- Unru as Agus Hidayat in The Last of Us, 2023
- Born: Andi Wahyuddin Unru 4 June 1962 Makassar, South Sulawesi, Indonesia
- Died: 8 December 2023 (aged 61)
- Other name: Yayu Unru
- Education: Jakarta Institute of Arts
- Occupations: Actor; Acting Coach;
- Years active: 1985–2023
- Spouse: Nita Unru ​(m. 1998)​
- Children: 3

= Yayu Unru =

Indonesian actor (1962–2023)

Andi Wahyuddin Unru (4 June 1962 – 8 December 2023), better known as Yayu Unru, was an Indonesian actor and acting coach.

== Career ==
In 2017, Yayu played Amang in Night Bus, directed by Emil Heradi. Yayu played a thief in Marlina the Murderer in Four Acts, which has good reviews. He also played Ayah Lala in Posesif, directed by Edwin.

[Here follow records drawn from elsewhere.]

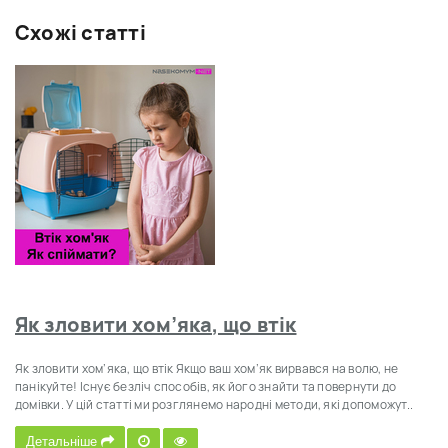
Схожі статті
Як зловити хом’яка, що втік
Як зловити хом’яка, що втік Якщо ваш хом’як вирвався на волю, не
панікуйте! Існує безліч способів, як його знайти та повернути до
домівки. У цій статті ми розглянемо народні методи, які допоможут..
Детальніше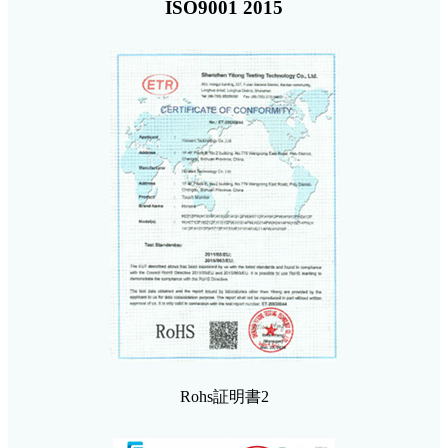
ISO9001 2015
Rohs証明書2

In 2023, Yayu played Agus Hidayat in The Last of Us.

== Personal life and death ==
Yayu Unru married Nita on 23 February 1998. They had two daughters, Nazalna Zania Andi Unru and Widja Malaika Andi Unru, as well as a son, Fatih Unru, who is a comic and actor.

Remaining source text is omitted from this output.